Before health care reform’s implementation of regulations to penalize hospitals for 30-day readmissions, there were no incentives to avoid readmission, right? Well, no.
Avoiding readmission has always been a goal of health care providers, patients, and caregivers for one simple reason—quality of care. Patients don’t want to be readmitted, and their physicians, nurses, and caregivers don’t want them readmitted. We want our patients to do well.
One way to avoid readmissions and improve quality of care is to keep patients in the hospital until they are healed. But this is costly and can increase the risk of hospital-acquired infections. Thus, decades ago, in an effort to reduce costs, the industry focused on ways to drive down length of stay (LOS); as it did so, the rate of readmission for the same complaint rose. Readmission and LOS are the bookends of quality care. Somewhere in between these two bookends is the optimal amount of care a patient should receive from both quality and cost-efficiency perspectives.
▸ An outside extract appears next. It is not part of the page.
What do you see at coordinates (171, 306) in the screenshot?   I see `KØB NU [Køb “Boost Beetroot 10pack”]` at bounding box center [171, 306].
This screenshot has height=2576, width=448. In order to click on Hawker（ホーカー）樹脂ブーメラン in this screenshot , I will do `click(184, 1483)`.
Reducing Readmissions: A Difficult Quality Metric to Manage
Of all the in-hospital quality metrics hospitals currently focus on—among them, reducing sepsis, mortality, LOS, decubitus ulcers, and cardiac arrest—the hardest to accomplish is reducing 30-day readmissions. Hospitals, payers, and caregivers have spent years and millions of dollars creating programs specific to their patient populations to try to reduce readmissions. But there have been very few successes, and those successes have been minor.
Why? There are differing opinions, but one of the reasons may be that attempting to reduce readmissions while patients are hospitalized means, by definition, that you are working within a controlled environment. The reality is that 70% of a patient’s readmission risk may relate to factors in the patient’s environment outside the hospital.
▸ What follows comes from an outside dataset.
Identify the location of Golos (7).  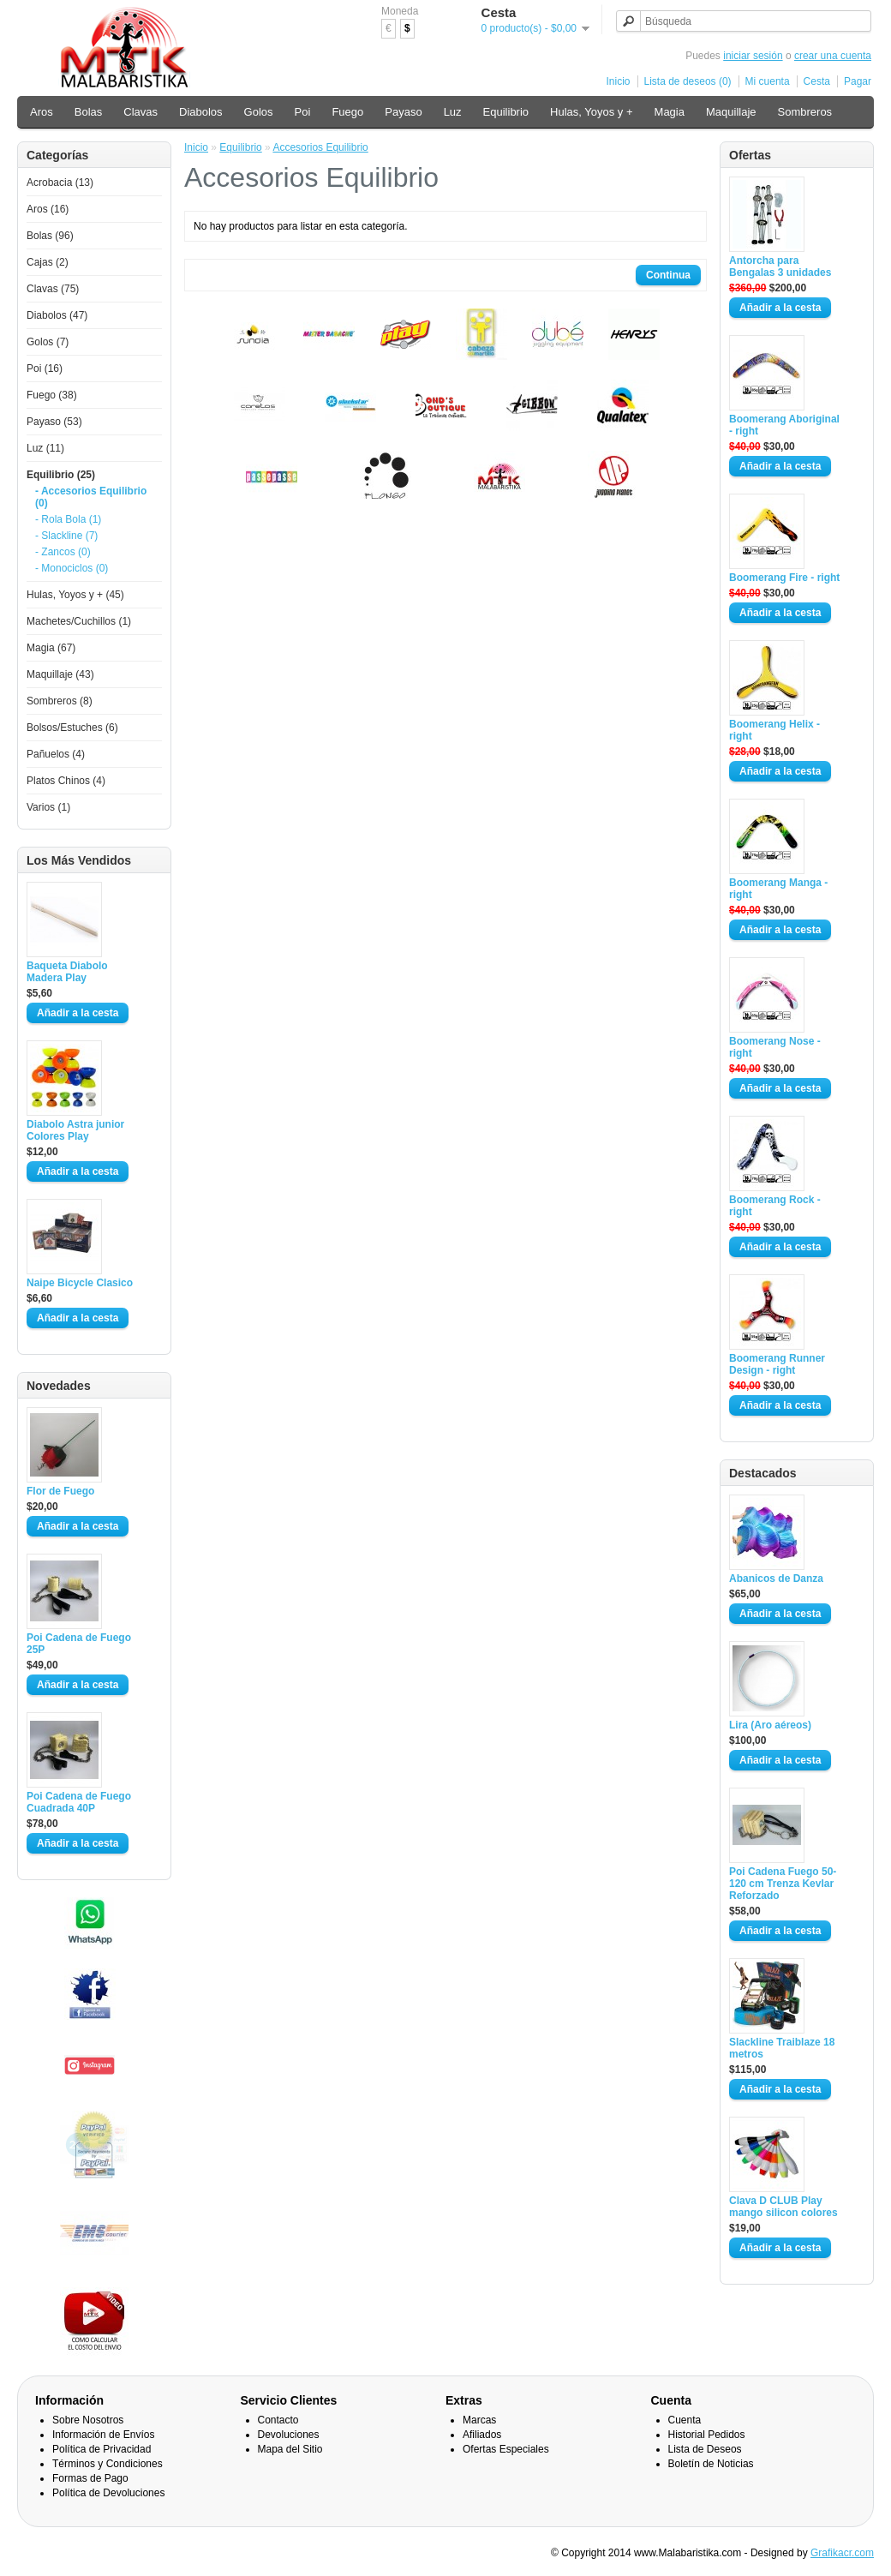 (48, 342).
A patient may be homeless or jobless, have limited financial means to purchase medications, have no access to a car or bus to see the physician for follow-up, and/or have no caregiver. Without plans in place to address these issues, the patient is at increased risk of being readmitted for the same or a related problem.
Thus, to a large extent and in some populations, the factors impacting 30-day readmission cannot be directly controlled while the patient is in the hospital.
Role of Predictive Analytics in Reducing Readmissions
For outcome metrics such as reducing in-hospital mortality, in-hospital sepsis, in-hospital transfer to the intensive care unit, or in-hospital decubitus ulcers, predictive analytics can help to identify patients at risk on a daily basis, stratify their risks each day, and allow providers to develop interventions to reduce those risks in-hospital. But readmission is the unique outcome that is greatly impacted by what happens in the patient’s world outside of the hospital.
Although predictive analytics cannot guarantee a reduction in readmission rates directly, predictive analytics can greatly assist health care providers who have developed outreach programs for their communities and populations through improved resource utilization. Predictive analytics can identify at-risk patients, stratify their risk level, and demonstrate risk trending, enabling providers to assign the right patients to the outpatient clinic, and reducing resources and, potentially, FTEs without negatively impacting readmissions, allowing healthcare systems to apply resources to those patients who are truly at risk.
Predictive analytics is tremendously powerful in improving resource utilization for patients at high risk. It can help eliminate the shotgun approach in which every patient with heart failure, pneumonia, or acute myocardial infarction receives intensive inpatient and outpatient case management and clinical services. The shotgun approach is expensive and creates burnout among healthcare providers.
Stratifying risk of readmission means that predictive analytics tools must be able to include socioeconomic data—such as marital status, homeless status, financial status, and drug or alcoholism, among other variables—in the electronic medical record (EMR). Hospital personnel and vendors of predictive analytics tools must work together to identify those variables that are important to each particular hospital population, which varies from county to county, and city to city. The knowledge repository for each patient population lies with the hospital personnel—the doctors, nurses, case managers, C-suite, and medical records personnel—who can identify the variables that impact their own populations.
New Tool on Horizon
In early 2013, Elsevier MEDai will field-test a new predictive analytics tool called Pinpoint Review 2. This iPad-based real-time solution will be used by a case manager, nurse, or hospitalist at the patient bedside. It pulls clinical and administrative (ie, socioeconomic) information from the patient’s EMR each time the record is updated and provides risk stratification for five outcomes:
1. Risk of mortality during hospitalization
2. Risk of sepsis during hospitalization
3. Risk of transferring to the Intensive Care Unit during hospitalization
4. Risk of excessive LOS during hospitalization
5. Risk of 30-day readmission after discharge
Care providers can see on a scale of 1 to 5 which individual hospitalized patients are trending one way or another for each of these five risks. Of the five risks predicted by this tool, four are driven by medical information. The 30-day readmissions calculation is more hospital population specific, relying also on socioeconomic data important for the hospital’s particular patient population. In this way, the tool will become a formidable ally in targeting resource utilization to those patients who are at greater risk for 30-day readmissions.